Ryan directs herself, opposite a rigidly inexpressive David Duchovny, and seems to have gone out of her way to withhold cinematic pleasure. The film is so sterile, with its mulish determination to make a steel-and-glass purgatory out of boarding gates in Anywheresville, USA, that you half-suspect its main characters might be dead.

Perversely, this could have livened things up. In this chilly environment, barely populated by other passing souls, you pine for the Ephron touch. Even the soft furnishings of Nancy Meyers (The Holiday) would be a consolation.

Playwright Steven Dietz, with co-writing assistance from Ryan and Kirk Lynn, has here adapted his own 2009 two-hander, Shooting Star. It’s about Willa (Ryan) and Bill (Duchovny), who broke up 25 years ago, and are brought together when grounded by a fateful snowstorm. Their respective flights are to Boston and Austin, since everything must rhyme in this film they’re lost in. Per the poster, we’re meant to nod at the cosmic aptness of a thuddingly obvious metaphor: “They missed their connection.”

Ryan’s film has no specific cause to be pleased with itself, but exudes that impression from beginning to end. Extras scuttle about silently, heads down. No strangers must interrupt the leads’ back-and-forth – which rakes over everything that went wrong between them aeons ago, from trust issues to parenting dilemmas. The one thing jolting them from this coma-inducing ancient history is the occasional, direct address of a God-like tannoy announcer – a device that might well have produced some scattered chortles at half-filled fringe theatres, that’s for sure.

If you can believe it, this is worse than The Terminal (Spielberg’s nadir, by a country mile). It’s harder still not to be reminded of Sartre’s No Exit, set in Hell. Even when the duo commandeer a luggage cart and trundle around these shiny corridors getting sozzled, we remain prisoners in their departure lounge of the damned.

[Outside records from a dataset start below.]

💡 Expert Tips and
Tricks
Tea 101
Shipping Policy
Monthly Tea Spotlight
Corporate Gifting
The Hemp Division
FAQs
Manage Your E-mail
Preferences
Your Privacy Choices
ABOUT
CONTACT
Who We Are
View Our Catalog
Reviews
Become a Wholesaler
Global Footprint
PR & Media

Heavens, it drags. There’s plenty of time to notice Ryan’s double-take resemblance to Nicole Kidman in profile, and Duchovny’s decent impersonation of a male humanoid. As far as laughs go, the indescribably naff CG shot of two entwined snowflakes that begins the film is as good as it gets. What Happens Later is an ill-advised title, to boot. It terrorises you with bleak thoughts of this never ending.